------ Exercise inputs ------

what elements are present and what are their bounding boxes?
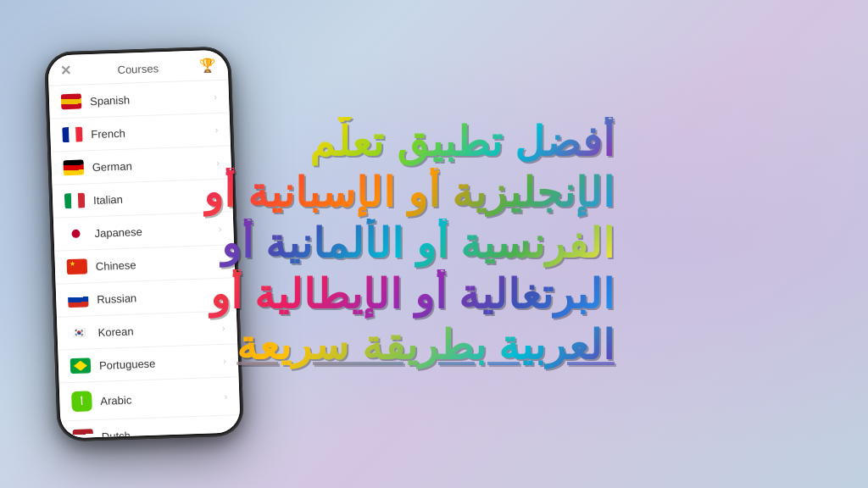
arabic-line-2: الإنجليزية أو الإسبانية أو [203, 168, 615, 219]
flag-part: ★ [70, 261, 75, 268]
lang-name-dutch: Dutch [102, 425, 226, 438]
arabic-line-3: الفرنسية أو الألمانية أو [203, 219, 615, 269]
flag-brazil [70, 358, 92, 374]
flag-russia [68, 291, 89, 308]
trophy-icon: 🏆 [198, 57, 216, 74]
flag-spain [61, 93, 82, 109]
lang-name-arabic: Arabic [100, 390, 225, 407]
flag-part [71, 230, 80, 238]
flag-china: ★ [67, 258, 88, 274]
flag-japan [65, 225, 86, 241]
arabic-headline: أفضل تطبيق تعلّم الإنجليزية أو الإسبانية… [203, 117, 615, 371]
header-title: Courses [117, 62, 159, 76]
arabic-app-icon: أ [71, 391, 92, 412]
flag-italy [64, 192, 86, 208]
app-header: ✕ Courses 🏆 [47, 49, 228, 86]
close-icon[interactable]: ✕ [59, 62, 71, 78]
arabic-icon-text: أ [81, 396, 83, 406]
flag-dutch [73, 429, 94, 438]
flag-part [75, 126, 83, 141]
chevron-right-icon: › [225, 427, 229, 437]
arabic-line-5: العربية بطريقة سريعة [203, 320, 615, 371]
flag-france [62, 126, 83, 142]
flag-part [74, 360, 87, 371]
arabic-line-4: البرتغالية أو الإيطالية أو [203, 269, 615, 320]
flag-korea: 🇰🇷 [69, 324, 90, 341]
flag-germany [63, 159, 84, 175]
arabic-text-section: أفضل تطبيق تعلّم الإنجليزية أو الإسبانية… [186, 100, 868, 388]
flag-part [78, 192, 86, 208]
arabic-line-1: أفضل تطبيق تعلّم [203, 117, 615, 168]
chevron-right-icon: › [224, 391, 227, 402]
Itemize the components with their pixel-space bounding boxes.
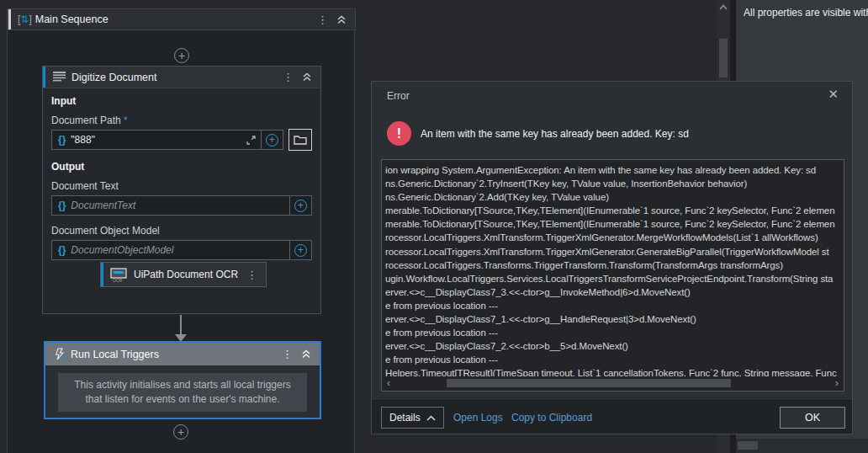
- expand-expression-icon[interactable]: [241, 136, 261, 145]
- stack-trace-line: e from previous location ---: [385, 326, 840, 339]
- error-icon: !: [387, 121, 411, 146]
- close-icon[interactable]: ✕: [828, 87, 839, 102]
- expression-braces-icon: {}: [52, 244, 71, 256]
- digitize-document-title: Digitize Document: [71, 72, 156, 83]
- open-logs-link[interactable]: Open Logs: [453, 412, 503, 424]
- document-text-plus-button[interactable]: +: [290, 195, 312, 216]
- ok-button[interactable]: OK: [780, 407, 845, 429]
- digitize-document-activity[interactable]: Digitize Document ⋮ Input Document Path …: [42, 66, 321, 314]
- error-dialog-title: Error: [387, 90, 410, 102]
- scroll-right-icon[interactable]: ›: [831, 377, 843, 388]
- digitize-accent-bar: [43, 67, 45, 88]
- run-local-triggers-collapse-icon[interactable]: [301, 349, 311, 359]
- document-object-model-input[interactable]: {} DocumentObjectModel: [51, 240, 290, 260]
- scroll-left-icon[interactable]: ‹: [383, 377, 394, 388]
- expression-braces-icon: {}: [52, 134, 71, 146]
- stack-trace-line: rocessor.LocalTriggers.XmlTransform.Trig…: [385, 231, 840, 244]
- svg-text:OCR: OCR: [113, 277, 123, 282]
- stack-trace-line: merable.ToDictionary[TSource,TKey,TEleme…: [385, 217, 840, 231]
- output-section-label: Output: [51, 161, 312, 173]
- stack-trace-line: ion wrapping System.ArgumentException: A…: [385, 163, 840, 177]
- scrollbar-thumb[interactable]: [719, 39, 728, 77]
- document-path-input[interactable]: {} "888": [51, 130, 262, 150]
- ocr-accent-bar: [101, 263, 103, 286]
- expression-braces-icon: {}: [52, 200, 71, 211]
- plus-circle-icon: +: [294, 244, 307, 257]
- error-dialog-footer: Details Open Logs Copy to Clipboard OK: [372, 400, 852, 434]
- run-local-triggers-activity[interactable]: Run Local Triggers ⋮ This activity initi…: [44, 341, 321, 419]
- scrollbar-thumb[interactable]: [447, 379, 731, 387]
- lightning-icon: [54, 348, 65, 360]
- run-local-triggers-description: This activity initialises and starts all…: [58, 373, 307, 412]
- details-toggle-button[interactable]: Details: [381, 407, 444, 429]
- details-label: Details: [389, 412, 421, 424]
- run-local-triggers-header[interactable]: Run Local Triggers ⋮: [45, 343, 320, 365]
- chevron-up-icon: [426, 415, 436, 421]
- required-asterisk: *: [124, 115, 128, 126]
- main-sequence-title: Main Sequence: [35, 13, 108, 25]
- stack-trace-line: erver.<>c__DisplayClass7_3.<<-ctor>g__In…: [385, 285, 840, 299]
- uipath-studio-screen: [⇅] Main Sequence ⋮ + Digitize Document: [0, 0, 868, 453]
- main-sequence-collapse-icon[interactable]: [336, 15, 347, 24]
- sequence-connector-line: [180, 315, 182, 335]
- add-activity-button-top[interactable]: +: [174, 48, 189, 63]
- stack-trace-line: e from previous location ---: [385, 299, 840, 312]
- error-message: An item with the same key has already be…: [421, 128, 689, 140]
- stack-trace-line: ns.Generic.Dictionary`2.TryInsert(TKey k…: [385, 177, 840, 190]
- ocr-activity-title: UiPath Document OCR: [134, 269, 238, 280]
- document-path-plus-button[interactable]: +: [262, 130, 283, 150]
- digitize-document-header[interactable]: Digitize Document ⋮: [43, 67, 320, 88]
- stack-trace-line: erver.<>c__DisplayClass7_1.<<-ctor>g__Ha…: [385, 312, 840, 326]
- stack-trace-box[interactable]: ion wrapping System.ArgumentException: A…: [381, 159, 844, 392]
- stack-trace-line: erver.<>c__DisplayClass7_2.<<-ctor>b__5>…: [385, 339, 840, 353]
- document-path-value[interactable]: "888": [71, 134, 241, 146]
- main-sequence-header[interactable]: [⇅] Main Sequence ⋮: [8, 8, 356, 30]
- digitize-menu-icon[interactable]: ⋮: [283, 72, 294, 83]
- scrollbar-up-arrow-icon[interactable]: [717, 2, 730, 12]
- digitize-document-icon: [53, 70, 66, 85]
- stack-trace-line: ugin.Workflow.LocalTriggers.Services.Loc…: [385, 272, 840, 285]
- properties-panel-note: All properties are visible with: [744, 7, 868, 19]
- stack-trace-line: merable.ToDictionary[TSource,TKey,TEleme…: [385, 204, 840, 217]
- document-object-model-plus-button[interactable]: +: [290, 240, 312, 260]
- run-local-triggers-menu-icon[interactable]: ⋮: [282, 349, 293, 360]
- plus-circle-icon: +: [266, 134, 278, 147]
- stack-trace-line: rocessor.LocalTriggers.Transforms.Trigge…: [385, 258, 840, 272]
- document-object-model-label: Document Object Model: [51, 225, 312, 237]
- document-text-placeholder[interactable]: DocumentText: [71, 200, 289, 211]
- properties-horizontal-scrollbar[interactable]: [736, 439, 868, 453]
- stack-trace-line: rocessor.LocalTriggers.XmlTransform.Trig…: [385, 245, 840, 258]
- ocr-menu-icon[interactable]: ⋮: [246, 269, 257, 280]
- document-text-label: Document Text: [51, 180, 312, 192]
- document-text-input[interactable]: {} DocumentText: [51, 195, 290, 216]
- error-dialog: Error ✕ ! An item with the same key has …: [371, 81, 853, 434]
- copy-to-clipboard-link[interactable]: Copy to Clipboard: [511, 412, 592, 424]
- properties-scrollbar-thumb[interactable]: [738, 441, 758, 450]
- ocr-engine-icon: OCR: [110, 268, 127, 282]
- stack-trace-line: e from previous location ---: [385, 353, 840, 366]
- stack-trace-lines: ion wrapping System.ArgumentException: A…: [382, 162, 844, 382]
- uipath-document-ocr-activity[interactable]: OCR UiPath Document OCR ⋮: [100, 262, 267, 287]
- digitize-collapse-icon[interactable]: [302, 72, 312, 82]
- main-sequence-accent-bar: [8, 9, 11, 29]
- main-sequence-menu-icon[interactable]: ⋮: [317, 14, 328, 25]
- run-local-triggers-title: Run Local Triggers: [71, 349, 159, 360]
- plus-circle-icon: +: [294, 200, 307, 212]
- stack-trace-line: ns.Generic.Dictionary`2.Add(TKey key, TV…: [385, 190, 840, 204]
- document-object-model-placeholder[interactable]: DocumentObjectModel: [71, 244, 289, 256]
- folder-icon: [294, 135, 307, 145]
- add-activity-button-bottom[interactable]: +: [173, 424, 188, 440]
- scrollbar-track[interactable]: [394, 379, 831, 387]
- sequence-icon: [⇅]: [18, 13, 32, 25]
- document-path-label: Document Path *: [51, 115, 312, 126]
- input-section-label: Input: [51, 95, 312, 107]
- browse-folder-button[interactable]: [288, 129, 312, 151]
- stack-horizontal-scrollbar[interactable]: ‹ ›: [383, 376, 843, 389]
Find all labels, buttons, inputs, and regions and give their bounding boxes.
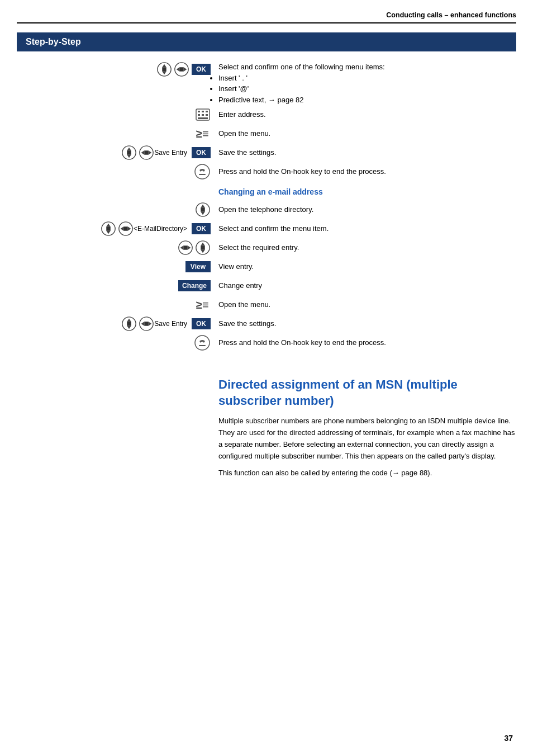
svg-marker-2 [162,72,166,75]
svg-rect-13 [202,114,204,116]
list-item-3: Predictive text, → page 82 [218,94,516,106]
step-row-4: Save Entry OK Save the settings. [17,143,516,162]
step-row-1-left: OK [17,62,215,77]
svg-marker-47 [201,250,204,253]
svg-marker-34 [106,224,110,227]
step-row-4-right: Save the settings. [215,147,516,158]
view-button[interactable]: View [185,261,211,272]
svg-rect-9 [198,111,200,112]
onhook-icon [194,163,211,180]
svg-rect-36 [106,226,110,230]
svg-marker-35 [106,231,110,234]
step-row-2: Enter address. [17,105,516,124]
big-section-right: Directed assignment of an MSN (multiple … [215,363,516,485]
open-menu-icon: ≥≡ [196,127,211,140]
step-row-8-text: Select the required entry. [218,243,299,252]
svg-rect-40 [123,226,127,230]
big-section-para-1: Multiple subscriber numbers are phone nu… [218,415,516,462]
svg-marker-56 [149,322,152,325]
step-row-4-left: Save Entry OK [17,145,215,160]
big-section-para-2: This function can also be called by ente… [218,467,516,479]
step-row-9: View View entry. [17,257,516,276]
svg-rect-53 [127,322,131,325]
svg-marker-39 [128,226,131,230]
svg-rect-26 [145,150,149,154]
step-row-7: <E-MailDirectory> OK Select and confirm … [17,219,516,238]
svg-rect-22 [127,150,131,154]
step-row-7-left: <E-MailDirectory> OK [17,221,215,237]
svg-marker-25 [149,150,152,154]
ok-button-4[interactable]: OK [192,318,211,329]
save-entry-label-1: Save Entry [154,149,187,157]
page-number: 37 [504,734,513,743]
step-row-5: Press and hold the On-hook key to end th… [17,162,516,181]
header-title: Conducting calls – enhanced functions [386,11,516,19]
svg-rect-57 [145,322,149,325]
step-row-10: Change Change entry [17,276,516,295]
save-entry-label-2: Save Entry [154,320,187,328]
step-row-5-right: Press and hold the On-hook key to end th… [215,166,516,177]
nav-left-right-icon-5 [139,316,154,332]
step-row-3-right: Open the menu. [215,128,516,139]
step-row-6: Open the telephone directory. [17,200,516,219]
keyboard-icon [195,107,211,122]
ok-button-3[interactable]: OK [192,223,211,234]
svg-marker-30 [201,205,204,208]
svg-point-58 [195,336,210,350]
onhook-icon-2 [194,334,211,351]
svg-rect-14 [206,114,208,116]
email-directory-label: <E-MailDirectory> [134,225,187,233]
svg-marker-46 [201,243,204,246]
step-row-2-right: Enter address. [215,109,516,120]
step-row-10-left: Change [17,280,215,291]
svg-rect-7 [179,67,183,71]
svg-marker-21 [127,155,131,158]
svg-marker-42 [180,245,184,249]
nav-up-down-icon-3 [195,202,211,218]
svg-marker-38 [121,226,124,230]
svg-marker-31 [201,212,204,215]
ok-button-2[interactable]: OK [192,147,211,158]
svg-marker-43 [188,245,191,249]
svg-rect-3 [162,67,166,71]
page: Conducting calls – enhanced functions St… [0,0,533,756]
big-section-row: Directed assignment of an MSN (multiple … [17,363,516,485]
nav-up-down-icon-6 [121,316,137,332]
step-row-2-text: Enter address. [218,110,266,119]
step-row-12: Save Entry OK Save the settings. [17,314,516,333]
step-row-12-left: Save Entry OK [17,316,215,332]
step-row-9-left: View [17,261,215,272]
svg-marker-55 [141,322,145,325]
step-row-6-left [17,202,215,218]
steps-container: OK Select and confirm one of the followi… [17,59,516,485]
svg-rect-16 [199,117,206,119]
change-button[interactable]: Change [178,280,211,291]
svg-text:≥≡: ≥≡ [196,127,209,140]
step-row-1-list: Insert ' . ' Insert '@' Predictive text,… [218,73,516,106]
step-row-2-left [17,107,215,122]
step-row-9-text: View entry. [218,262,254,271]
step-row-9-right: View entry. [215,261,516,272]
list-item-2: Insert '@' [218,83,516,94]
step-row-7-right: Select and confirm the menu item. [215,223,516,234]
step-row-11-left: ≥≡ [17,299,215,311]
section-title-row: Changing an e-mail address [17,181,516,200]
step-row-7-text: Select and confirm the menu item. [218,224,329,233]
step-row-6-right: Open the telephone directory. [215,204,516,215]
svg-rect-59 [199,345,206,346]
svg-rect-12 [198,114,200,116]
step-by-step-label: Step-by-Step [17,32,516,51]
nav-up-down-icon [156,62,172,77]
step-row-12-right: Save the settings. [215,318,516,329]
section-title-right: Changing an e-mail address [215,182,516,200]
step-row-8: Select the required entry. [17,238,516,257]
svg-marker-6 [184,67,187,71]
step-row-10-text: Change entry [218,281,262,290]
svg-rect-32 [201,207,204,211]
page-header: Conducting calls – enhanced functions [17,11,516,23]
step-row-10-right: Change entry [215,280,516,291]
nav-left-right-icon-4 [178,240,193,256]
ok-button-1[interactable]: OK [192,64,211,75]
step-row-5-left [17,163,215,180]
step-row-6-text: Open the telephone directory. [218,205,313,214]
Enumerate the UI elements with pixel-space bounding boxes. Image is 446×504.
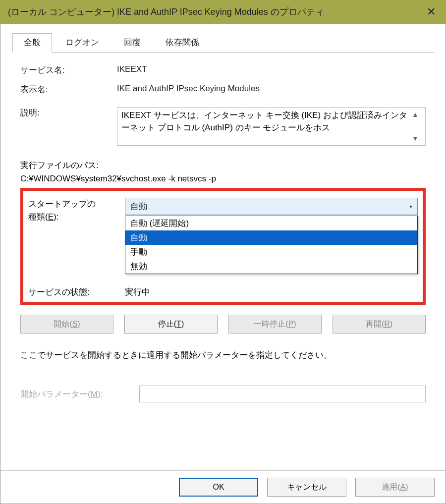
display-name-value: IKE and AuthIP IPsec Keying Modules (117, 84, 426, 95)
chevron-down-icon: ▾ (409, 203, 412, 210)
description-text: IKEEXT サービスは、インターネット キー交換 (IKE) および認証済みイ… (121, 110, 409, 143)
display-name-label: 表示名: (20, 84, 117, 95)
startup-type-combobox[interactable]: 自動 ▾ 自動 (遅延開始) 自動 手動 無効 (125, 198, 418, 223)
titlebar: (ローカル コンピューター) IKE and AuthIP IPsec Keyi… (0, 0, 446, 24)
startup-type-selected: 自動 (130, 201, 147, 212)
ok-button[interactable]: OK (179, 478, 258, 497)
tab-general[interactable]: 全般 (12, 33, 52, 53)
service-status-label: サービスの状態: (28, 286, 125, 298)
exe-path-label: 実行ファイルのパス: (20, 160, 426, 171)
highlight-box: スタートアップの 種類(E): 自動 ▾ 自動 (遅延開始) 自動 手動 無効 (20, 188, 426, 305)
tab-general-body: サービス名: IKEEXT 表示名: IKE and AuthIP IPsec … (11, 53, 435, 411)
description-label: 説明: (20, 107, 117, 146)
dialog-footer: OK キャンセル 適用(A) (0, 470, 446, 504)
service-name-label: サービス名: (20, 64, 117, 76)
service-name-value: IKEEXT (117, 64, 426, 76)
description-box: IKEEXT サービスは、インターネット キー交換 (IKE) および認証済みイ… (117, 107, 426, 146)
window-title: (ローカル コンピューター) IKE and AuthIP IPsec Keyi… (8, 6, 416, 18)
scroll-up-icon[interactable]: ▲ (412, 110, 419, 119)
startup-option-manual[interactable]: 手動 (125, 245, 417, 259)
start-parameters-input[interactable] (139, 386, 426, 402)
dialog-client: 全般 ログオン 回復 依存関係 サービス名: IKEEXT 表示名: IKE a… (0, 24, 446, 504)
exe-path-value: C:¥WINDOWS¥system32¥svchost.exe -k netsv… (20, 174, 426, 184)
start-button[interactable]: 開始(S) (20, 315, 113, 334)
scroll-down-icon[interactable]: ▼ (412, 133, 419, 143)
tab-dependencies[interactable]: 依存関係 (154, 33, 211, 53)
start-parameters-hint: ここでサービスを開始するときに適用する開始パラメーターを指定してください。 (20, 349, 426, 361)
stop-button[interactable]: 停止(T) (124, 315, 218, 334)
tab-strip: 全般 ログオン 回復 依存関係 (12, 33, 435, 53)
startup-type-label: スタートアップの 種類(E): (28, 198, 125, 223)
pause-button[interactable]: 一時停止(P) (228, 315, 322, 334)
tab-logon[interactable]: ログオン (54, 33, 111, 53)
service-status-value: 実行中 (125, 286, 150, 298)
startup-option-disabled[interactable]: 無効 (125, 259, 417, 274)
cancel-button[interactable]: キャンセル (267, 478, 346, 497)
startup-type-dropdown: 自動 (遅延開始) 自動 手動 無効 (125, 216, 418, 274)
tab-recovery[interactable]: 回復 (112, 33, 152, 53)
close-icon[interactable]: ✕ (416, 0, 446, 24)
startup-option-auto[interactable]: 自動 (125, 230, 417, 245)
resume-button[interactable]: 再開(R) (333, 315, 426, 334)
start-parameters-label: 開始パラメーター(M): (20, 389, 139, 400)
startup-option-delayed[interactable]: 自動 (遅延開始) (125, 216, 417, 230)
apply-button[interactable]: 適用(A) (355, 478, 435, 497)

------

Throughout the data above, report every line that contains the string "TEleme".

Task response:
- stack-trace-line: merable.ToDictionary[TSource,TKey,TEleme…: [385, 217, 840, 231]
- stack-trace-line: merable.ToDictionary[TSource,TKey,TEleme…: [385, 204, 840, 217]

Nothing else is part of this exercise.